# Decompose a complete graph into smaller cliques

The following exercise problem is from the book of D.B.West which i could solve:

If a complete graph can be decomposed into triangles then $$n-1$$ or $$n-3$$ is divisible by 6.

So my questions are the following,

1. If a complete graph of $$n$$ vertices can be decomposed into cliques of size $$p$$ with $$p\leq n$$ then what should be the relation between $$n$$ and $$p$$.

2. What is the official name of this problem in the literature ?

If you want to decompose a complete graph into triangles then look for "steiner triple system" (STS). You will find some there: http://steinertriples.fr/

If you want to decompose a complete graph into cliques of size p, the generalization of STS that you want are "Balanced Incomplete Block Designs". If you want to know more about that, try to find the book from Douglas Stinson named "Combinatorial designs: construction and analysis".

Finally, if you want to build some BIBD, we've been sweating a lot over combinatorial designs code in Sage recently.
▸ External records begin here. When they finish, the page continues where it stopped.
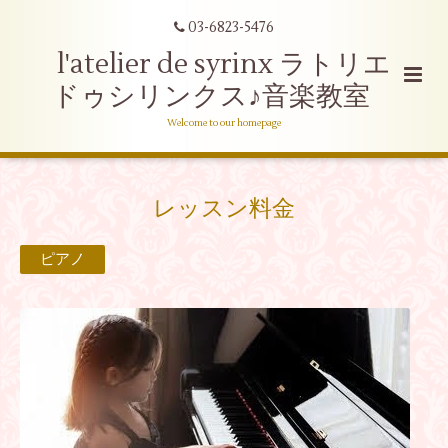
03-6823-5476
l'atelier de syrinx ラトリエ
ドゥシリンクス♪音楽教室
Welcome to our homepage
レッスン料金
ピアノ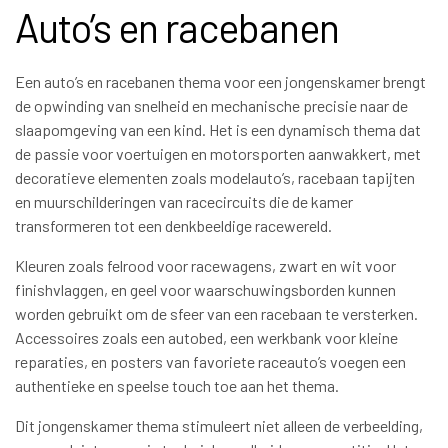
Auto’s en racebanen
Een auto’s en racebanen thema voor een jongenskamer brengt
de opwinding van snelheid en mechanische precisie naar de
slaapomgeving van een kind. Het is een dynamisch thema dat
de passie voor voertuigen en motorsporten aanwakkert, met
decoratieve elementen zoals modelauto’s, racebaan tapijten
en muurschilderingen van racecircuits die de kamer
transformeren tot een denkbeeldige racewereld.
Kleuren zoals felrood voor racewagens, zwart en wit voor
finishvlaggen, en geel voor waarschuwingsborden kunnen
worden gebruikt om de sfeer van een racebaan te versterken.
Accessoires zoals een autobed, een werkbank voor kleine
reparaties, en posters van favoriete raceauto’s voegen een
authentieke en speelse touch toe aan het thema.
Dit jongenskamer thema stimuleert niet alleen de verbeelding,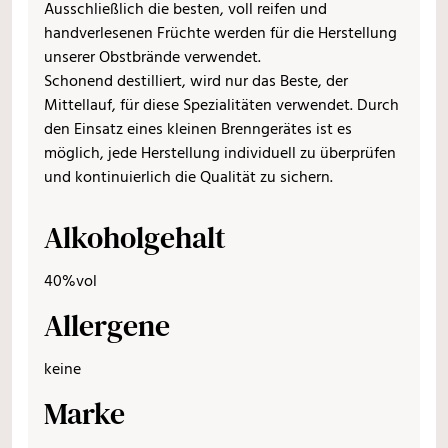
Ausschließlich die besten, voll reifen und
handverlesenen Früchte werden für die Herstellung
unserer Obstbrände verwendet.
Schonend destilliert, wird nur das Beste, der
Mittellauf, für diese Spezialitäten verwendet. Durch
den Einsatz eines kleinen Brenngerätes ist es
möglich, jede Herstellung individuell zu überprüfen
und kontinuierlich die Qualität zu sichern.
Alkoholgehalt
40%vol
Allergene
keine
Marke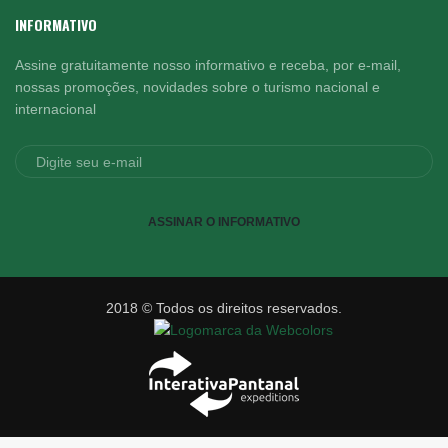
INFORMATIVO
Assine gratuitamente nosso informativo e receba, por e-mail,
nossas promoções, novidades sobre o turismo nacional e
internacional
ASSINAR O INFORMATIVO
2018 © Todos os direitos reservados.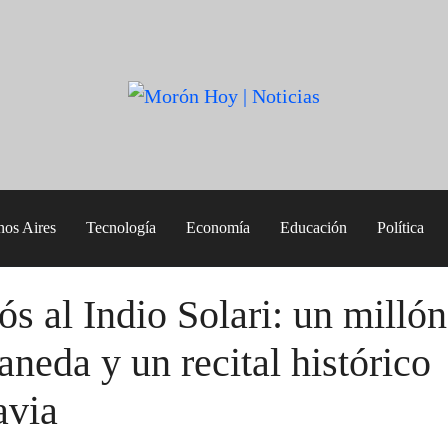
nos Aires
Tecnología
Economía
Educación
Política
ós al Indio Solari: un millón
aneda y un recital histórico
avia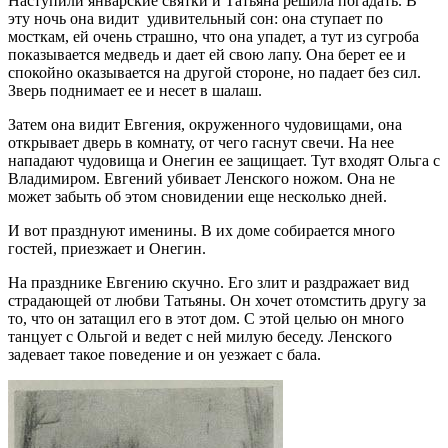
Наступили январские святки и Татьяна решила погадать. В
эту ночь она видит удивительный сон: она ступает по
мосткам, ей очень страшно, что она упадет, а тут из сугроба
показывается медведь и дает ей свою лапу. Она берет ее и
спокойно оказывается на другой стороне, но падает без сил.
Зверь поднимает ее и несет в шалаш.
Затем она видит Евгения, окруженного чудовищами, она
открывает дверь в комнату, от чего гаснут свечи. На нее
нападают чудовища и Онегин ее защищает. Тут входят Ольга с
Владимиром. Евгений убивает Ленского ножом. Она не
может забыть об этом сновидении еще несколько дней.
И вот празднуют именины. В их доме собирается много
гостей, приезжает и Онегин.
На празднике Евгению скучно. Его злит и раздражает вид
страдающей от любви Татьяны. Он хочет отомстить другу за
то, что он затащил его в этот дом. С этой целью он много
танцует с Ольгой и ведет с ней милую беседу. Ленского
задевает такое поведение и он уезжает с бала.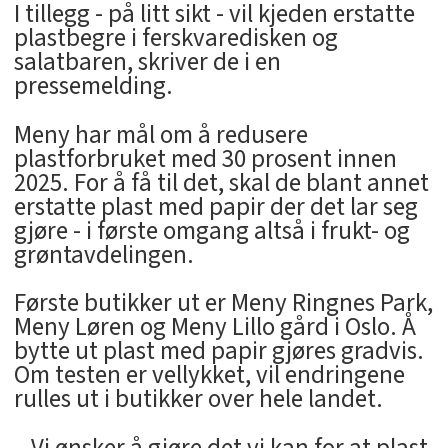
I tillegg - på litt sikt - vil kjeden erstatte
plastbegre i ferskvaredisken og
salatbaren, skriver de i en
pressemelding.
Meny har mål om å redusere
plastforbruket med 30 prosent innen
2025. For å få til det, skal de blant annet
erstatte plast med papir der det lar seg
gjøre - i første omgang altså i frukt- og
grøntavdelingen.
Første butikker ut er Meny Ringnes Park,
Meny Løren og Meny Lillo gård i Oslo. Å
bytte ut plast med papir gjøres gradvis.
Om testen er vellykket, vil endringene
rulles ut i butikker over hele landet.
It can build a (v,k,1)-BIBD whenever one exists for k<=5, and as for larger values of k, well, it depends.

Either way, if you find a combinatorial design that it cannot build come tell us about it ! :-P

Nathann

• The reference to the book indeed helped. – Dibyayan Sep 8 '14 at 5:24

I think if the size of clique, i.e. $p$ is prime, then the following statement is true.

If a complete graph of $n$ vertices can be decomposed into cliques of size p with $p≤n$ then $n-1$ or $n-p$ is divided by $p(p-1)$.

The above statement also holds if $p=2^k$.